Material provided -

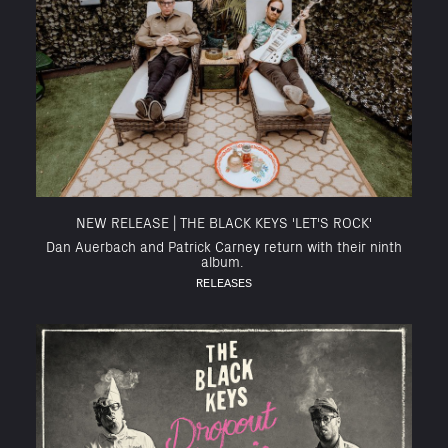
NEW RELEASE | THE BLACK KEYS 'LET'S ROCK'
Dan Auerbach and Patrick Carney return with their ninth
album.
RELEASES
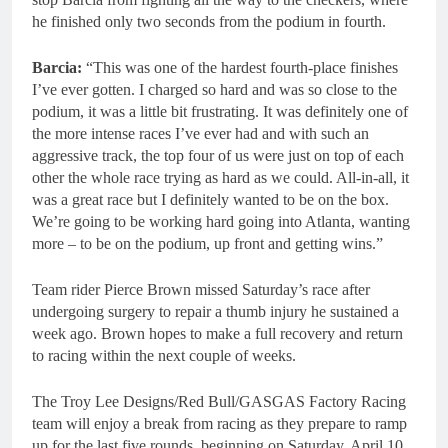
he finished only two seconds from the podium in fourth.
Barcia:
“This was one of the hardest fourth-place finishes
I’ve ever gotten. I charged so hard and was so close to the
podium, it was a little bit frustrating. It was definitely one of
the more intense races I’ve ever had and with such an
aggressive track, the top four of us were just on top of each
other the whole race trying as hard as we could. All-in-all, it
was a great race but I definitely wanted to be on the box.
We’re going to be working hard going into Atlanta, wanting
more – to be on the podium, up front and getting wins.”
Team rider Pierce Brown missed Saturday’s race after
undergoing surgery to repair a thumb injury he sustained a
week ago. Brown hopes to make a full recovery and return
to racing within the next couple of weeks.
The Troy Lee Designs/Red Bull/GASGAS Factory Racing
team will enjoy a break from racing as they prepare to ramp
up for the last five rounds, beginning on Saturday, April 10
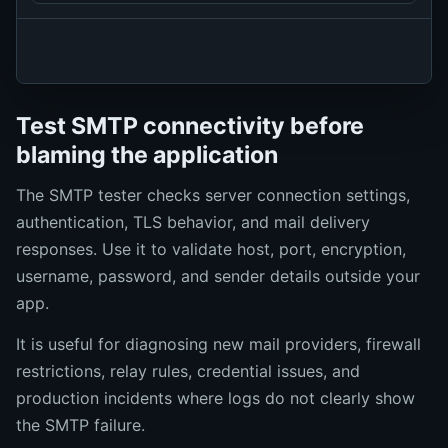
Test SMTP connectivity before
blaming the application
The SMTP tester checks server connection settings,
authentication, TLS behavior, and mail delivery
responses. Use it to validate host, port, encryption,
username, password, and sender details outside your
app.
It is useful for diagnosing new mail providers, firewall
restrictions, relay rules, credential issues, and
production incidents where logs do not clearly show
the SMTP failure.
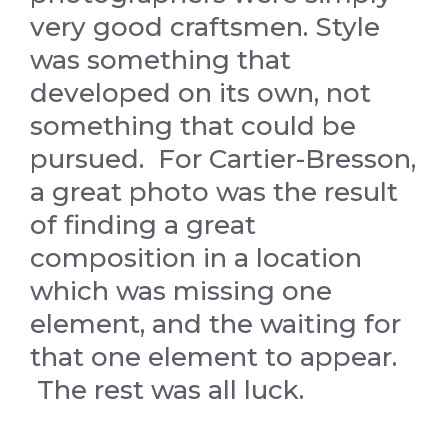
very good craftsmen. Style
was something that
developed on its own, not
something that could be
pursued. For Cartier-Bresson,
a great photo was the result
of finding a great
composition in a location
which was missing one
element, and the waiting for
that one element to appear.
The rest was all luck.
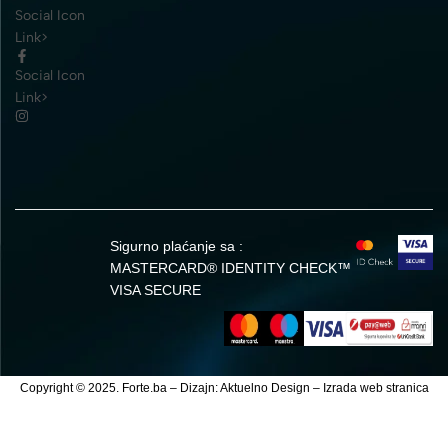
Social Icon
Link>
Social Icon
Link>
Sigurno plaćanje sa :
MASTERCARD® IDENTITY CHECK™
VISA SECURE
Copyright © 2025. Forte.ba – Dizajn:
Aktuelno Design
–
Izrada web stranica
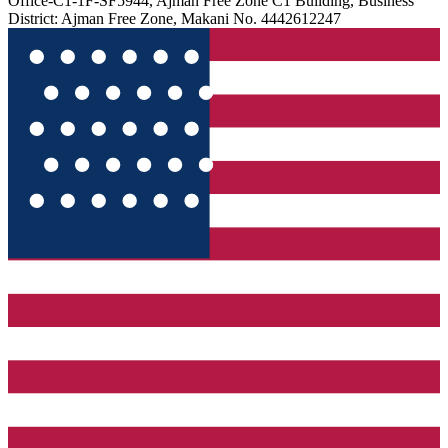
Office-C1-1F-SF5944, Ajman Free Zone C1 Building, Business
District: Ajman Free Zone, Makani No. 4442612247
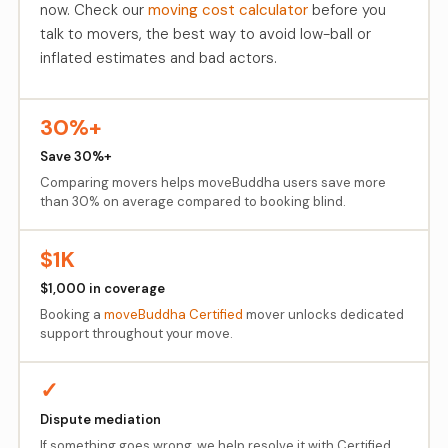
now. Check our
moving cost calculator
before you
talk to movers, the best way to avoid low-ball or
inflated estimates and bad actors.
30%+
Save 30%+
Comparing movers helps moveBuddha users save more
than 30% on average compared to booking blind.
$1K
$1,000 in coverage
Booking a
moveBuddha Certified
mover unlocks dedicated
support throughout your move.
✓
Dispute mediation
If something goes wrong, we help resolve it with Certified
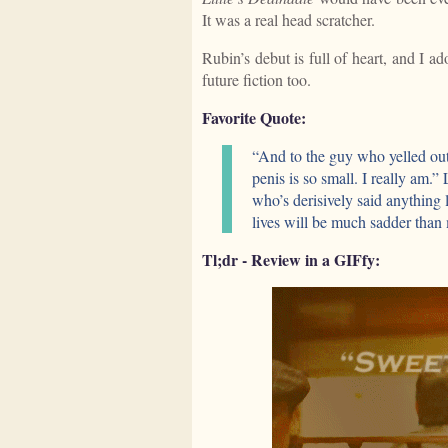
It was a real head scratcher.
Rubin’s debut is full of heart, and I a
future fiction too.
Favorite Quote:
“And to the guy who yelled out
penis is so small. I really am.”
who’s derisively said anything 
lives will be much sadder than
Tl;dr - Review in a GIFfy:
* * *
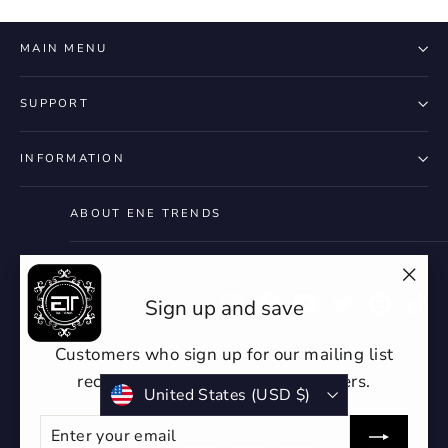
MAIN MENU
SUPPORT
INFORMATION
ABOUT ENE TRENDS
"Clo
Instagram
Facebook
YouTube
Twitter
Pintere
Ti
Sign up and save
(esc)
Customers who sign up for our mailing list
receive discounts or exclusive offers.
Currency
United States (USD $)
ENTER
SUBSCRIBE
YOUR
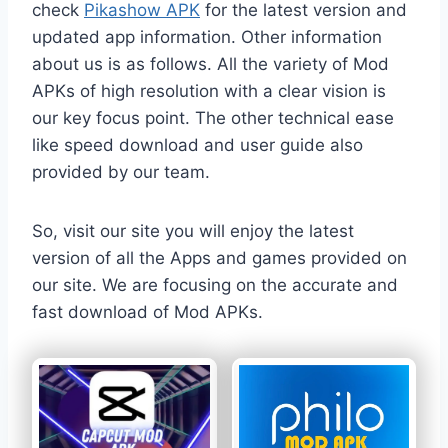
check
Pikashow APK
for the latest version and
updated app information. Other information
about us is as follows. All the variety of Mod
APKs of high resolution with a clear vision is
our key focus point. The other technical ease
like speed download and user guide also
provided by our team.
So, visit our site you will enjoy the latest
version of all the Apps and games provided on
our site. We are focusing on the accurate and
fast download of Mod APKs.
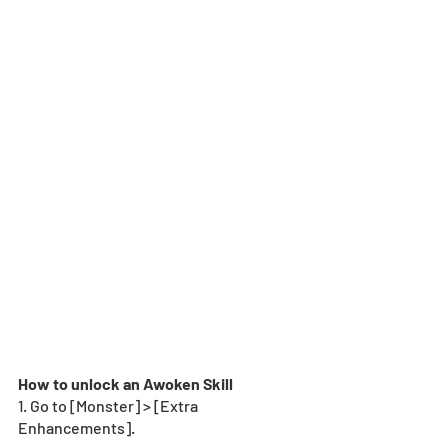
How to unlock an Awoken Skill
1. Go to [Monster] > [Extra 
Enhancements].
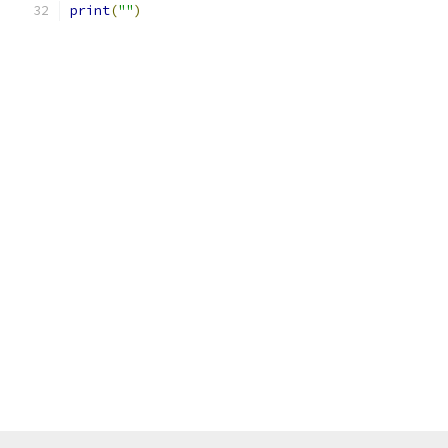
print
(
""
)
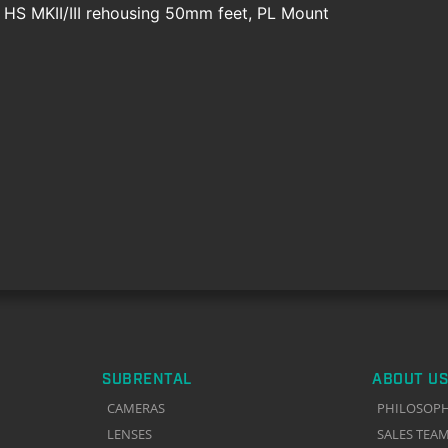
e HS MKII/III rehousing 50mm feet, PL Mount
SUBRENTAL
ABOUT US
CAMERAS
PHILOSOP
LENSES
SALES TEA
--
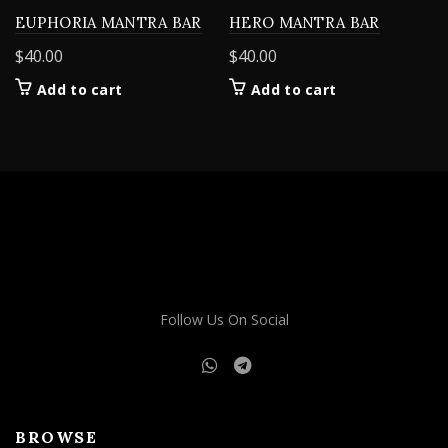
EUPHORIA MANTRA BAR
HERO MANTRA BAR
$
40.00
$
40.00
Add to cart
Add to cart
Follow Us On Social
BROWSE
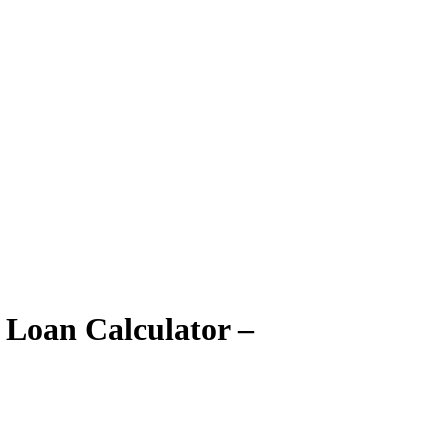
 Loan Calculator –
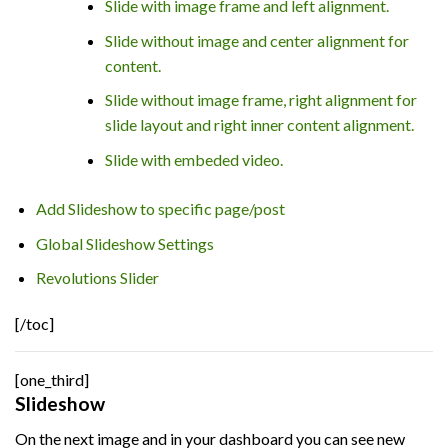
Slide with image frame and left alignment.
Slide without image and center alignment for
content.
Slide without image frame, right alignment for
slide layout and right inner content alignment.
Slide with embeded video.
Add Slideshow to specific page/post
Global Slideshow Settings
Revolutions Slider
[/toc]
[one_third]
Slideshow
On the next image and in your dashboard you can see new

Aim of the exercise -
What is needed is an exact copy of only the lines above from the one with "NEW RELEASE | THE BLACK KEYS 'LET'S ROCK'" to the one with "more – to be", both kept, with every picture left out.

Finished task -
NEW RELEASE | THE BLACK KEYS 'LET'S ROCK'
Dan Auerbach and Patrick Carney return with their ninth
album.
RELEASES
he finished only two seconds from the podium in fourth.
Barcia:
“This was one of the hardest fourth-place finishes
I’ve ever gotten. I charged so hard and was so close to the
podium, it was a little bit frustrating. It was definitely one of
the more intense races I’ve ever had and with such an
aggressive track, the top four of us were just on top of each
other the whole race trying as hard as we could. All-in-all, it
was a great race but I definitely wanted to be on the box.
We’re going to be working hard going into Atlanta, wanting
more – to be on the podium, up front and getting wins.”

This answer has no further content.